TASK TO CARRY OUT →
Please give again, word for word, the line that contains "Blogger (256, 2554)" and every line after it to the end of the data, with no other lines.

SOURCE DATA section start

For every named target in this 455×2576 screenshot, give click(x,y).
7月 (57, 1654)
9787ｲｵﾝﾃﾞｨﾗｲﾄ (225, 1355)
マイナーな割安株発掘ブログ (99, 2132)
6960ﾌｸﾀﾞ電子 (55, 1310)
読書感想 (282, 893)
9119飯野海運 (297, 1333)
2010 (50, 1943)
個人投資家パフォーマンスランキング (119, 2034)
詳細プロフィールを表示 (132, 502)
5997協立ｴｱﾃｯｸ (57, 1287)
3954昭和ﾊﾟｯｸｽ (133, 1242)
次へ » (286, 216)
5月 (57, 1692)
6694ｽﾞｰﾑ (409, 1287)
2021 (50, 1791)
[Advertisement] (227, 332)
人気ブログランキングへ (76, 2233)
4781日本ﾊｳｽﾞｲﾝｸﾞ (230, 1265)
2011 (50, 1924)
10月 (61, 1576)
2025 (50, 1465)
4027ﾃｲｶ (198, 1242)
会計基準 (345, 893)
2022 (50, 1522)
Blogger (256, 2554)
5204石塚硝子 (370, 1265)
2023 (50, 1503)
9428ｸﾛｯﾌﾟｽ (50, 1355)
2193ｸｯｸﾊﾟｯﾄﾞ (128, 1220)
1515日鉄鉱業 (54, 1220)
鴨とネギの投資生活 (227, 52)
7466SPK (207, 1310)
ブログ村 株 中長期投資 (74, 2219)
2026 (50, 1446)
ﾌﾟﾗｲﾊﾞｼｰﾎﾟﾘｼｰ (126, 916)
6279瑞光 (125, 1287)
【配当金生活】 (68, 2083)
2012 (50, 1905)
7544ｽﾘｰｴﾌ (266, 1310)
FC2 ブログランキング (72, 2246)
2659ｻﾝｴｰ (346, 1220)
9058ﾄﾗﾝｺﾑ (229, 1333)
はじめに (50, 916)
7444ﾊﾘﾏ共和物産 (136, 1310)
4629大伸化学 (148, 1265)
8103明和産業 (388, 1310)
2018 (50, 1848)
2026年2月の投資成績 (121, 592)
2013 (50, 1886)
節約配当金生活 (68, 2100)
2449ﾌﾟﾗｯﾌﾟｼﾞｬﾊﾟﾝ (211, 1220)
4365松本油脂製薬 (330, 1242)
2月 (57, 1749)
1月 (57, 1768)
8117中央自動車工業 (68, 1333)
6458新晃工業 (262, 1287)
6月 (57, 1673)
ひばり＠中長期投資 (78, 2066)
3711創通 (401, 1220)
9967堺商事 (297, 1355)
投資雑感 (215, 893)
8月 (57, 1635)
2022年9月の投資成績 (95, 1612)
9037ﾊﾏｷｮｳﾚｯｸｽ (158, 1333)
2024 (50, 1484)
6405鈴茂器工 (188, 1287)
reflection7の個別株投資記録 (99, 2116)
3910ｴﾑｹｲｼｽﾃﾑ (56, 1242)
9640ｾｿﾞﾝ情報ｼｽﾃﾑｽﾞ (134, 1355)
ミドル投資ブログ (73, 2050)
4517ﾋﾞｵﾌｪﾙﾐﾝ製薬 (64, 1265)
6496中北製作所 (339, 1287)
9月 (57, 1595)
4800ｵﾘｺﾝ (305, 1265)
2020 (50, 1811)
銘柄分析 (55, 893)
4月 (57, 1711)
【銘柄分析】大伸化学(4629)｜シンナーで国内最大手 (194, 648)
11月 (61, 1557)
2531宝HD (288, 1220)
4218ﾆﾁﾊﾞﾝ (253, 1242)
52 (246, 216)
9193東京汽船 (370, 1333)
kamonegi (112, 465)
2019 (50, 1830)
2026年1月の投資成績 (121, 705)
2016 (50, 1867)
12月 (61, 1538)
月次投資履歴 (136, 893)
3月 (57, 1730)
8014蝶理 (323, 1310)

SOURCE DATA section end

RESPONSE BELOW →
Blogger (256, 2554)
5204石塚硝子 (370, 1265)
2023 (50, 1503)
9428ｸﾛｯﾌﾟｽ (50, 1355)
2193ｸｯｸﾊﾟｯﾄﾞ (128, 1220)
1515日鉄鉱業 (54, 1220)
鴨とネギの投資生活 (227, 52)
7466SPK (207, 1310)
ブログ村 株 中長期投資 (74, 2219)
2026 (50, 1446)
ﾌﾟﾗｲﾊﾞｼｰﾎﾟﾘｼｰ (126, 916)
6279瑞光 (125, 1287)
【配当金生活】 (68, 2083)
2012 (50, 1905)
7544ｽﾘｰｴﾌ (266, 1310)
FC2 ブログランキング (72, 2246)
2659ｻﾝｴｰ (346, 1220)
9058ﾄﾗﾝｺﾑ (229, 1333)
はじめに (50, 916)
7444ﾊﾘﾏ共和物産 (136, 1310)
4629大伸化学 (148, 1265)
8103明和産業 (388, 1310)
2018 (50, 1848)
2026年2月の投資成績 (121, 592)
2013 (50, 1886)
節約配当金生活 (68, 2100)
2449ﾌﾟﾗｯﾌﾟｼﾞｬﾊﾟﾝ (211, 1220)
4365松本油脂製薬 (330, 1242)
2月 (57, 1749)
1月 (57, 1768)
8117中央自動車工業 (68, 1333)
6458新晃工業 (262, 1287)
6月 (57, 1673)
ひばり＠中長期投資 (78, 2066)
3711創通 (401, 1220)
9967堺商事 (297, 1355)
投資雑感 (215, 893)
8月 (57, 1635)
2022年9月の投資成績 (95, 1612)
9037ﾊﾏｷｮｳﾚｯｸｽ (158, 1333)
2024 (50, 1484)
6405鈴茂器工 (188, 1287)
reflection7の個別株投資記録 (99, 2116)
3910ｴﾑｹｲｼｽﾃﾑ (56, 1242)
9640ｾｿﾞﾝ情報ｼｽﾃﾑｽﾞ (134, 1355)
ミドル投資ブログ (73, 2050)
4517ﾋﾞｵﾌｪﾙﾐﾝ製薬 (64, 1265)
6496中北製作所 (339, 1287)
9月 (57, 1595)
4800ｵﾘｺﾝ (305, 1265)
2020 (50, 1811)
銘柄分析 (55, 893)
4月 (57, 1711)
【銘柄分析】大伸化学(4629)｜シンナーで国内最大手 (194, 648)
11月 (61, 1557)
2531宝HD (288, 1220)
4218ﾆﾁﾊﾞﾝ (253, 1242)
52 (246, 216)
9193東京汽船 (370, 1333)
kamonegi (112, 465)
2019 (50, 1830)
2026年1月の投資成績 (121, 705)
2016 (50, 1867)
12月 (61, 1538)
月次投資履歴 (136, 893)
3月 (57, 1730)
8014蝶理 (323, 1310)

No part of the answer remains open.